Discovery of a MUC3B gene reconstructs the membrane mucin gene cluster on human chromosome 7

Mapping Intimacies ◽

10.1101/2021.12.31.474548 ◽

2022 ◽

Author(s):

Tiange Lang ◽

Thaher Pelaseyed

Keyword(s):

Gene Function ◽

Distinct Group ◽

Regulatory Elements ◽

Experimental Models ◽

Chromosome 7 ◽

High Sequence Identity ◽

Mucin Gene ◽

Intestinal Mucin ◽

Starting Point ◽

Mucin Genes

Human tissue surfaces are coated with mucins, a family of macromolecular sugar-laden proteins serving diverse functions from lubrication to formation of selective biochemical barriers against harmful microorganisms and molecules. Membrane mucins are a distinct group of mucins that are attached to epithelial cell surfaces where they create a dense glycocalyx facing the extracellular environment. All mucin proteins carry long stretches of tandemly repeated sequences that undergo extensive O-linked glycosylation to form linear mucin domains. However, the repetitive nature of mucin domains makes them prone to recombination and render their genetic sequences particularly difficult to read with standard sequencing technologies. As a result, human mucin genes suffer from significant sequence gaps that have hampered investigation of gene function in health and disease. Here we leveraged a recent human genome assembly to identify a previously unmapped MUC3B gene located within a cluster of four structurally related membrane mucin genes that we entitle the MUC3 cluster at q22 locus in chromosome 7. We found that MUC3B shares high sequence identity with the known MUC3A gene, and that the two genes are governed by evolutionarily conserved regulatory elements.
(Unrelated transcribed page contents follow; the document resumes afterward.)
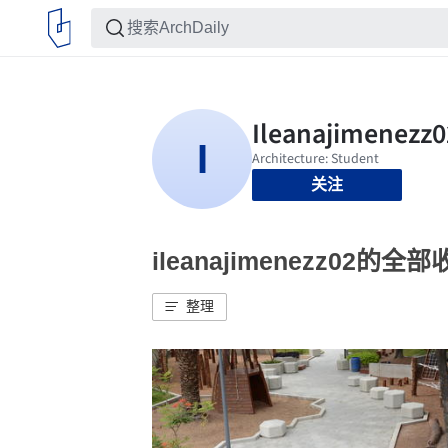
关注
ileanajimenezz02的全
整理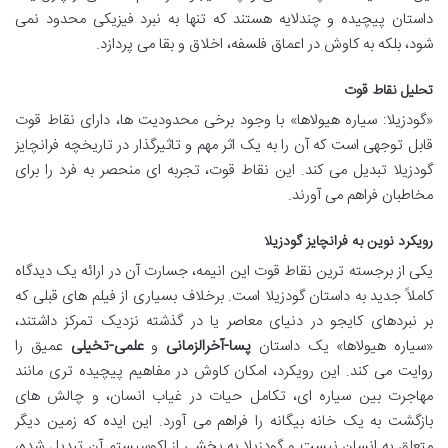
داستان پیچیده و چندلایه هستند که تنها به نبرد فیزیکی محدود نمی
شود، بلکه به کاوش در اعماق فلسفه، اخلاق و بقا می پردازد.
تحلیل نقاط قوت
«گودزیلا: سیاره هیولاها» با وجود برخی محدودیت ها، دارای نقاط قوت
قابل توجهی است که آن را به یک اثر مهم و تاثیرگذار در تاریخچه فرانچایز
گودزیلا تبدیل می کند. این نقاط قوت، تجربه ای منحصر به فرد را برای
مخاطبان فراهم می آورند.
رویکرد نوین به فرانچایز گودزیلا
یکی از برجسته ترین نقاط قوت این انیمه، جسارت آن در ارائه یک دیدگاه
کاملاً جدید به داستان گودزیلا است. برخلاف بسیاری از فیلم های قبلی که
بر نبردهای کایجو در دنیای معاصر یا در گذشته نزدیک تمرکز داشتند،
«سیاره هیولاها» یک داستان
پسا-آخرالزمانی
و
علمی-تخیلی
عمیق را
روایت می کند. این رویکرد، امکان کاوش در مفاهیم پیچیده تری مانند
مهاجرت بین سیاره ای، تکامل حیات در غیاب انسان، و چالش های
بازگشت به یک خانه بیگانه را فراهم می آورد. این ایده که زمین دیگر
متعلق به انسان نیست و گودزیلا به بخشی از اکوسیستم آن تبدیل شده،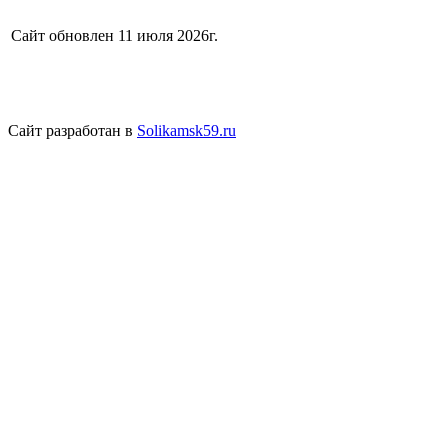
Сайт обновлен 11 июля 2026г.
Сайт разработан в
Solikamsk59.ru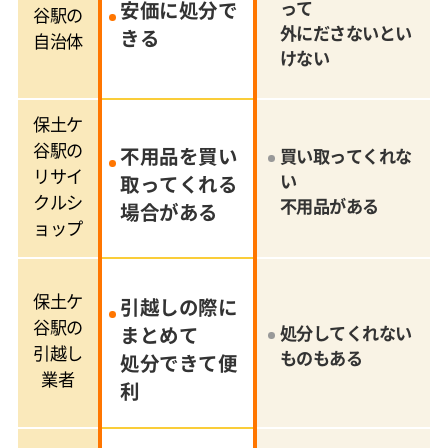
安価に処分で
って
谷駅の
外にださないとい
きる
自治体
けない
保土ケ
谷駅の
不用品を買い
買い取ってくれな
リサイ
い
取ってくれる
クルシ
不用品がある
場合がある
ョップ
保土ケ
引越しの際に
谷駅の
まとめて
処分してくれない
引越し
ものもある
処分できて便
業者
利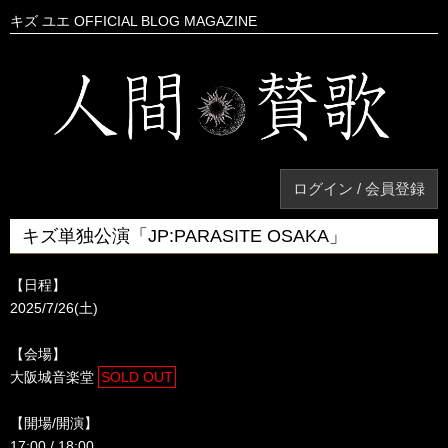
キズ ユエ OFFICIAL BLOG MAGAZINE
ログイン / 会員登録
キズ単独公演「JP:PARASITE OSAKA」
【日程】
2025/7/26(土)
【会場】
大阪城音楽堂
SOLD OUT
【開場/開演】
17:00 / 18:00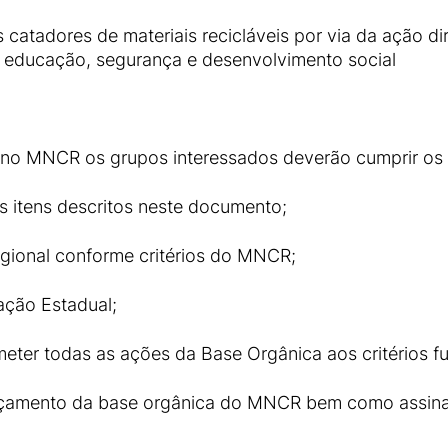
atadores de materiais recicláveis por via da ação dire
r, educação, segurança e desenvolvimento social
no MNCR os grupos interessados deverão cumprir os se
s itens descritos neste documento;
egional conforme critérios do MNCR;
ação Estadual;
bmeter todas as ações da Base Orgânica aos critérios
nçamento da base orgânica do MNCR bem como assinar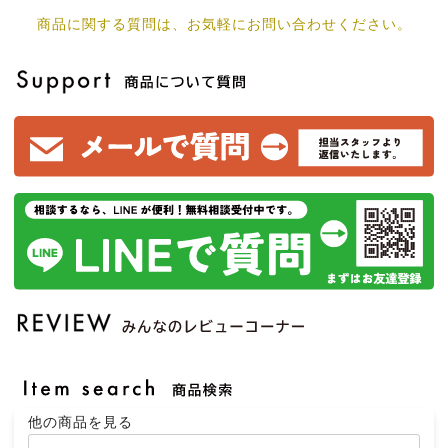
商品に関する質問は、お気軽にお問い合わせください。
他の商品を見る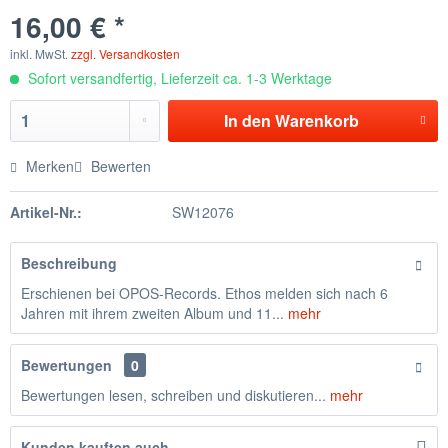
16,00 € *
inkl. MwSt.
zzgl. Versandkosten
Sofort versandfertig, Lieferzeit ca. 1-3 Werktage
In den
Warenkorb
Merken
Bewerten
Artikel-Nr.:
SW12076
Beschreibung
Erschienen bei OPOS-Records. Ethos melden sich nach 6
Jahren mit ihrem zweiten Album und 11...
mehr
Bewertungen
0
Bewertungen lesen, schreiben und diskutieren...
mehr
Kunden kauften auch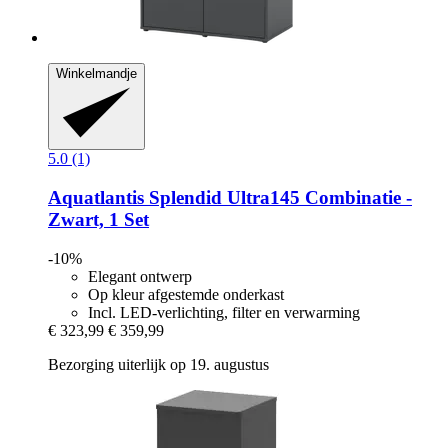
Winkelmandje
5.0 (1)
Aquatlantis
Splendid Ultra145 Combinatie -​
Zwart, 1 Set
-10%
Elegant ontwerp
Op kleur afgestemde onderkast
Incl. LED-verlichting, filter en verwarming
€ 323,99
€ 359,99
Bezorging uiterlijk op 19. augustus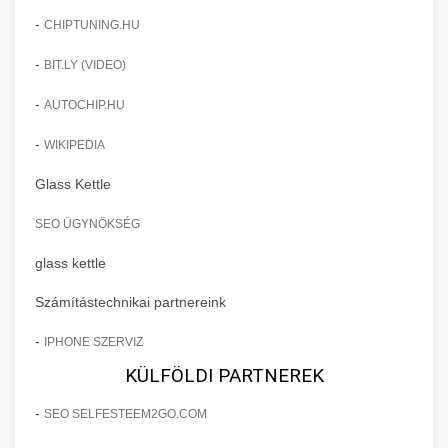
-
CHIPTUNING.HU
-
BIT.LY (VIDEO)
-
AUTOCHIP.HU
-
WIKIPEDIA
Glass Kettle
SEO ÜGYNÖKSÉG
glass kettle
Számítástechnikai partnereink
-
IPHONE SZERVIZ
KÜLFÖLDI PARTNEREK
-
SEO SELFESTEEM2GO.COM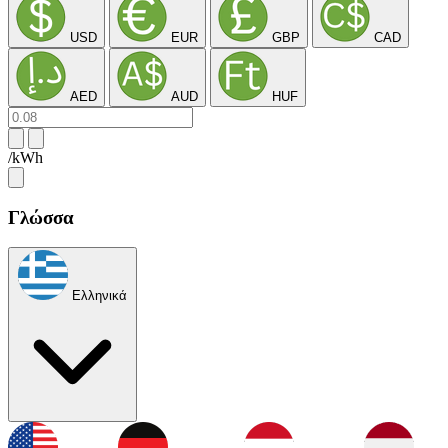
USD
EUR
GBP
CAD
AED
AUD
HUF
/kWh
Γλώσσα
Ελληνικά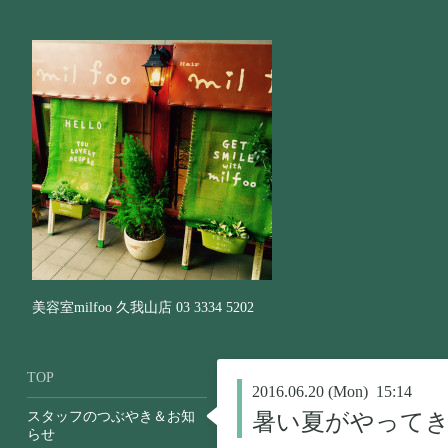
美容室milfoo 久我山店 03 3334 5202
TOP
2016.06.20 (Mon) 15:14
スタッフのつぶやき＆お知
暑い夏がやって
らせ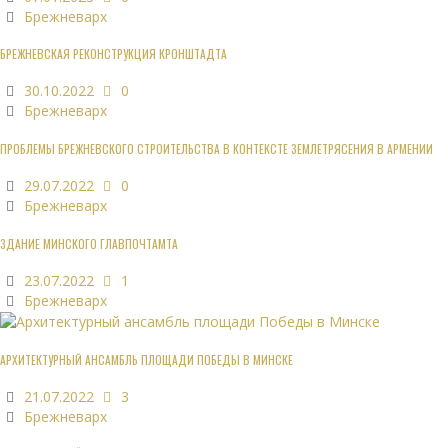
Брежневарх
БРЕЖНЕВСКАЯ РЕКОНСТРУКЦИЯ КРОНШТАДТА
30.10.2022
0
Брежневарх
ПРОБЛЕМЫ БРЕЖНЕВСКОГО СТРОИТЕЛЬСТВА В КОНТЕКСТЕ ЗЕМЛЕТРЯСЕНИЯ В АРМЕНИИ
29.07.2022
0
Брежневарх
ЗДАНИЕ МИНСКОГО ГЛАВПОЧТАМТА
23.07.2022
1
Брежневарх
АРХИТЕКТУРНЫЙ АНСАМБЛЬ ПЛОЩАДИ ПОБЕДЫ В МИНСКЕ
21.07.2022
3
Брежневарх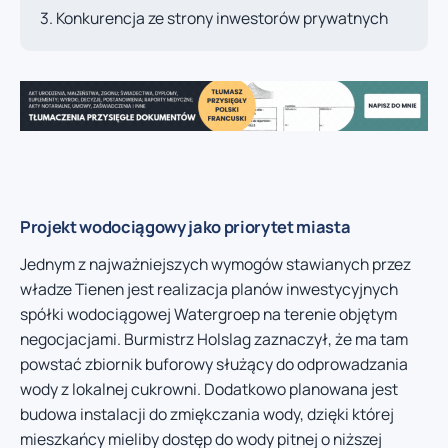
Konkurencja ze strony inwestorów prywatnych
Projekt wodociągowy jako priorytet miasta
Jednym z najważniejszych wymogów stawianych przez
władze Tienen jest realizacja planów inwestycyjnych
spółki wodociągowej Watergroep na terenie objętym
negocjacjami. Burmistrz Holslag zaznaczył, że ma tam
powstać zbiornik buforowy służący do odprowadzania
wody z lokalnej cukrowni. Dodatkowo planowana jest
budowa instalacji do zmiękczania wody, dzięki której
mieszkańcy mieliby dostęp do wody pitnej o niższej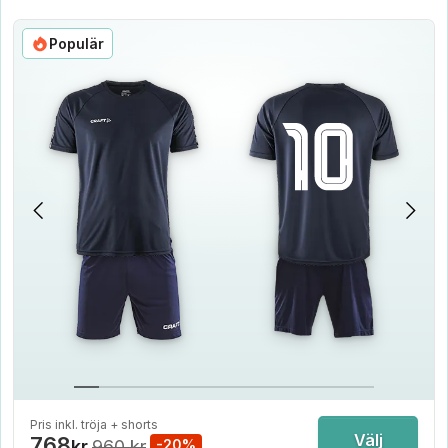
Populär
Pris inkl. tröja + shorts
Välj
768
kr
960 kr
-20%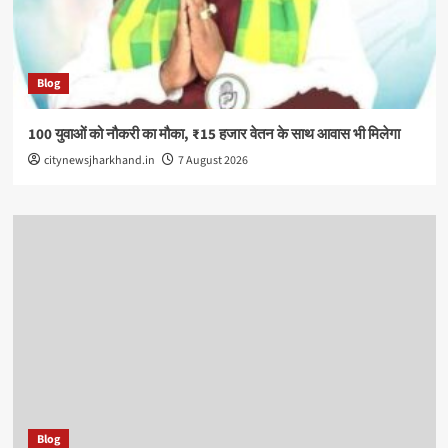
Blog
100 युवाओं को नौकरी का मौका, ₹15 हजार वेतन के साथ आवास भी मिलेगा
citynewsjharkhand.in
7 August 2026
Blog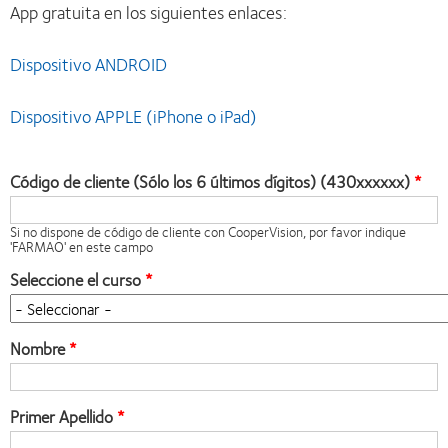
App gratuita en los siguientes enlaces:
Dispositivo ANDROID
Dispositivo APPLE (iPhone o iPad)
Código de cliente (Sólo los 6 últimos dígitos) (430xxxxxx)
Si no dispone de código de cliente con CooperVision, por favor indique
'FARMAO' en este campo
Seleccione el curso
Nombre
Primer Apellido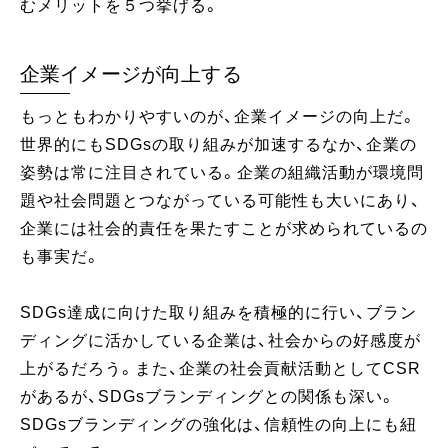
むメリットを５つ挙げる。
企業イメージが向上する
もっともわかりやすいのが、企業イメージの向上だ。
世界的にもSDGsの取り組みが加速するなか、企業の
姿勢は常に注目されている。企業の組織活動が環境問
題や社会問題とつながっている可能性も大いにあり、
企業には社会的責任を果たすことが求められているの
も事実だ。
SDGs達成に向けた取り組みを積極的に行い、ブラン
ディングに活かしている企業は、社会からの好感度が
上がるだろう。また、企業の社会貢献活動としてCSR
があるが、SDGsブランディングとの関係も深い。
SDGsブランディングの強化は、信頼性の向上にも紐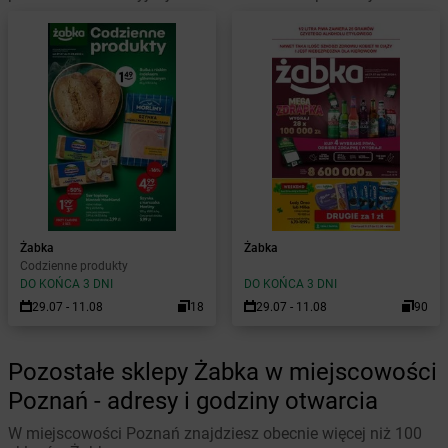
Żabka
Żabka
Codzienne produkty
DO KOŃCA 3 DNI
DO KOŃCA 3 DNI
29.07 - 11.08
18
29.07 - 11.08
90
Pozostałe sklepy Żabka w miejscowości
Poznań - adresy i godziny otwarcia
W miejscowości Poznań znajdziesz obecnie więcej niż 100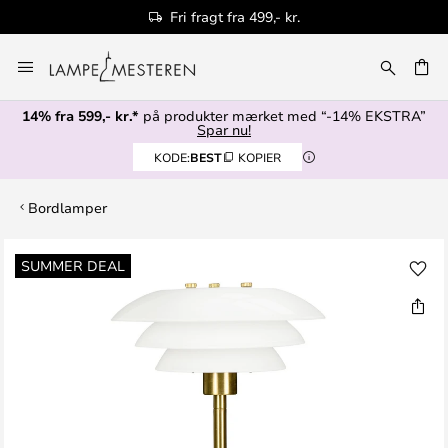
Fri fragt fra 499,- kr.
Skip
to
Content
14% fra 599,- kr.*
på produkter mærket med “-14% EKSTRA”
Spar nu!
KODE:
BEST
KOPIER
Bordlamper
Gå
SUMMER DEAL
til
slutningen
af
billedgalleriet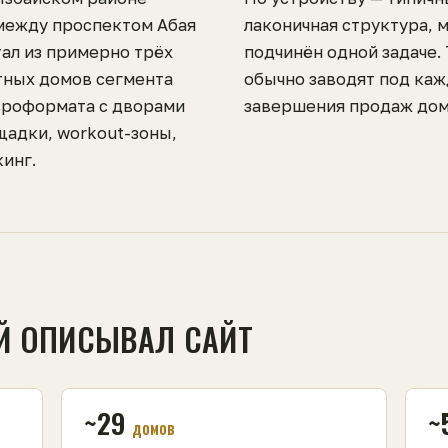
между проспектом Абая
лаконичная структура, 
тал из примерно трёх
подчинён одной задаче.
тных домов сегмента
обычно заводят под каж
вроформата с дворами
завершения продаж дом
щадки, workout-зоны,
инг.
Й ОПИСЫВАЛ САЙТ
~29
~
домов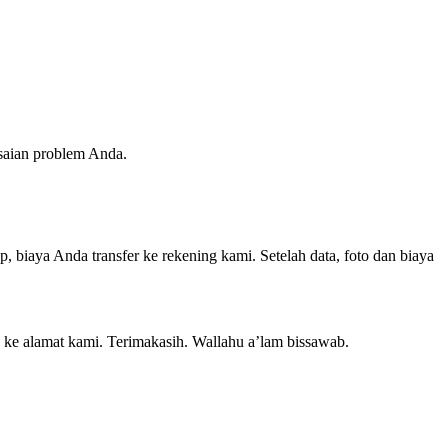
esaian problem Anda.
, biaya Anda transfer ke rekening kami. Setelah data, foto dan biaya
g ke alamat kami. Terimakasih. Wallahu a’lam bissawab.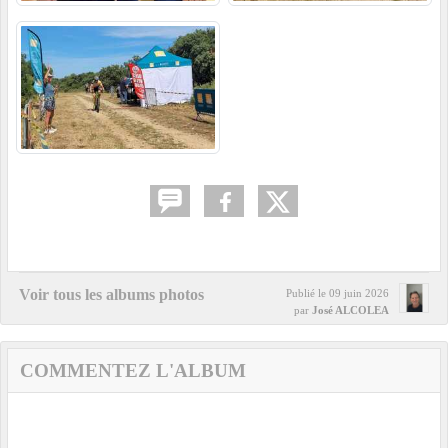
Voir tous les albums photos
Publié le
09 juin 2026
par
José ALCOLEA
COMMENTEZ L'ALBUM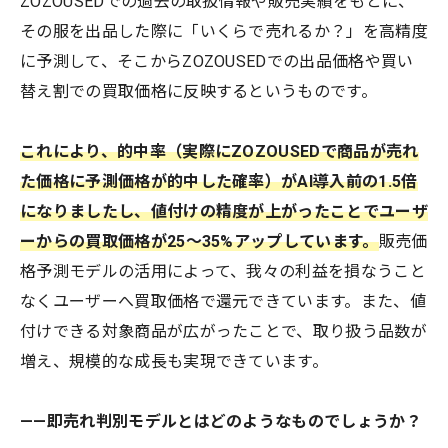
ZOZOUSEDでの過去の取扱情報や販売実績をもとに、
その服を出品した際に「いくらで売れるか？」を高精度
に予測して、そこからZOZOUSEDでの出品価格や買い
替え割での買取価格に反映するというものです。
これにより、的中率（実際にZOZOUSEDで商品が売れ
た価格に予測価格が的中した確率）がAI導入前の1.5倍
になりましたし、値付けの精度が上がったことでユーザ
ーからの買取価格が25〜35%アップしています。
販売価
格予測モデルの活用によって、我々の利益を損なうこと
なくユーザーへ買取価格で還元できています。また、値
付けできる対象商品が広がったことで、取り扱う品数が
増え、規模的な成長も実現できています。
——即売れ判別モデルとはどのようなものでしょうか？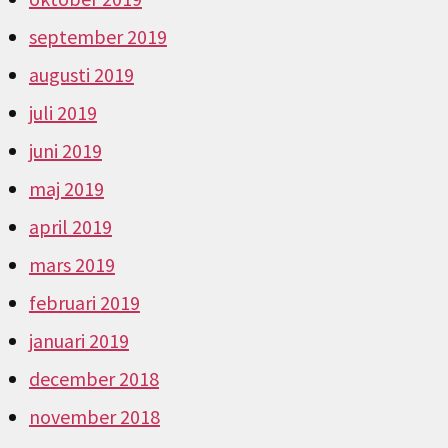
september 2019
augusti 2019
juli 2019
juni 2019
maj 2019
april 2019
mars 2019
februari 2019
januari 2019
december 2018
november 2018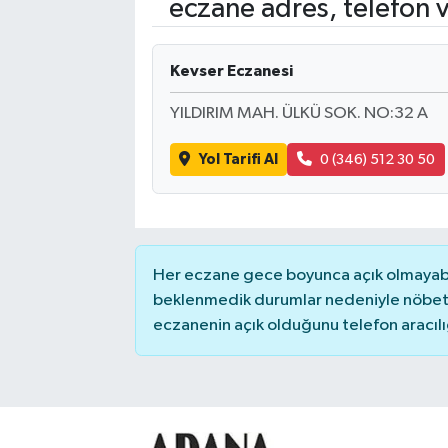
eczane adres, telefon 
Kadın
Kevser Eczanesi
Magazin
YILDIRIM MAH. ÜLKÜ SOK. NO:32 A
Yaşam
Yol Tarifi Al
0 (346) 512 30 50
Her eczane gece boyunca açık olmayabili
beklenmedik durumlar nedeniyle nöbete
eczanenin açık olduğunu telefon aracılığıy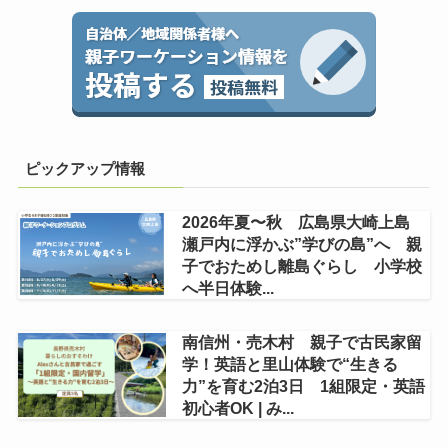
ピックアップ情報
2026年夏〜秋 広島県大崎上島
瀬戸内に浮かぶ”学びの島”へ 親
子でおためし離島ぐらし 小学校
へ半日体験...
南信州・売木村 親子で古民家留
学！英語と里山体験で“生きる
力”を育む2泊3日 1組限定・英語
初心者OK | み...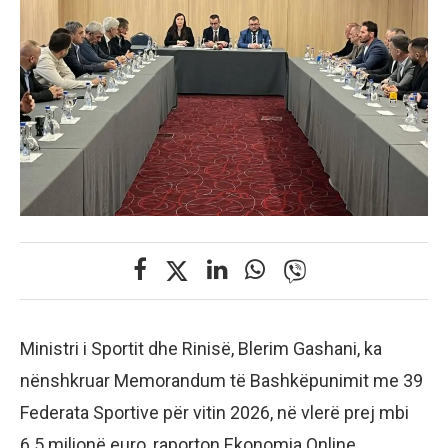
Ministri i Sportit dhe Rinisë, Blerim Gashani, ka
nënshkruar Memorandum të Bashkëpunimit me 39
Federata Sportive për vitin 2026, në vlerë prej mbi
6.5 milionë euro, raporton Ekonomia Online.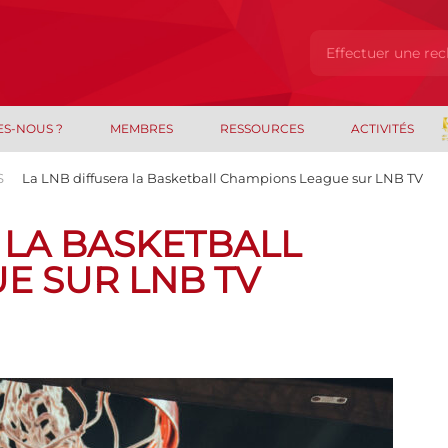
ES-NOUS ?
MEMBRES
RESSOURCES
ACTIVITÉS
S
La LNB diffusera la Basketball Champions League sur LNB TV
 LA BASKETBALL
E SUR LNB TV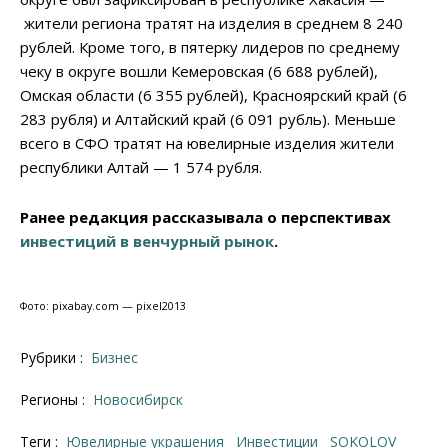
жители региона тратят на изделия в среднем 8 240
рублей. Кроме того, в пятерку лидеров по среднему
чеку в округе вошли Кемеровская (6 688 рублей),
Омская области (6 355 рублей), Красноярский край (6
283 рубля) и Алтайский край (6 091 рубль). Меньше
всего в СФО тратят на ювелирные изделия жители
республики Алтай — 1 574 рубля.
Ранее редакция рассказывала о перспективах
инвестиций в венчурный рынок
.
Фото: pixabay.com — pixel2013
Рубрики :
Бизнес
Регионы :
Новосибирск
Теги :
ювелирные украшения
инвестиции
SOKOLOV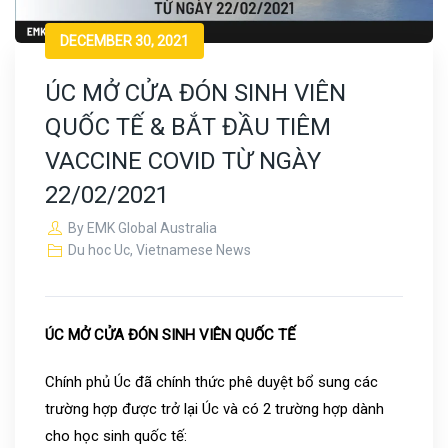
DECEMBER 30, 2021
ÚC MỞ CỬA ĐÓN SINH VIÊN
QUỐC TẾ & BẮT ĐẦU TIÊM
VACCINE COVID TỪ NGÀY
22/02/2021
By
EMK Global Australia
Du hoc Uc
,
Vietnamese News
ÚC MỞ CỬA ĐÓN SINH VIÊN QUỐC TẾ
Chính phủ Úc đã chính thức phê duyệt bổ sung các
trường hợp được trở lại Úc và có 2 trường hợp dành
cho học sinh quốc tế: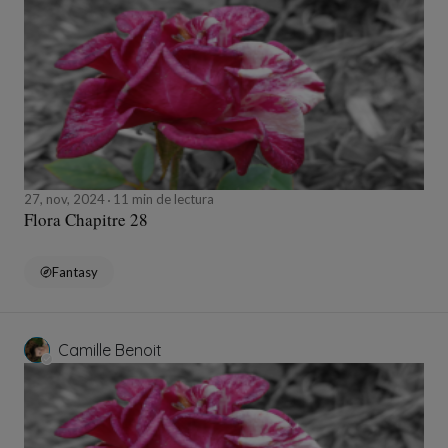
27, nov, 2024
11 min de lectura
Flora Chapitre 28
Fantasy
Camille Benoit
Furthermore, we show that MUC3A, MUC3B, MUC12 and MUC17 in the human MUC3 cluster are exclusively expressed in intestinal epithelial cells. Our results complete existing genetic gaps in the MUC3 cluster that is a conserved genetic unit during primate evolution. We anticipate our results to be the starting point for detection of new polymorphisms in the MUC3 cluster associated with human diseases. Moreover, our study provides the basis for exploration of intestinal mucin gene function in widely used experimental models such as human intestinal organoids and genetic mouse models.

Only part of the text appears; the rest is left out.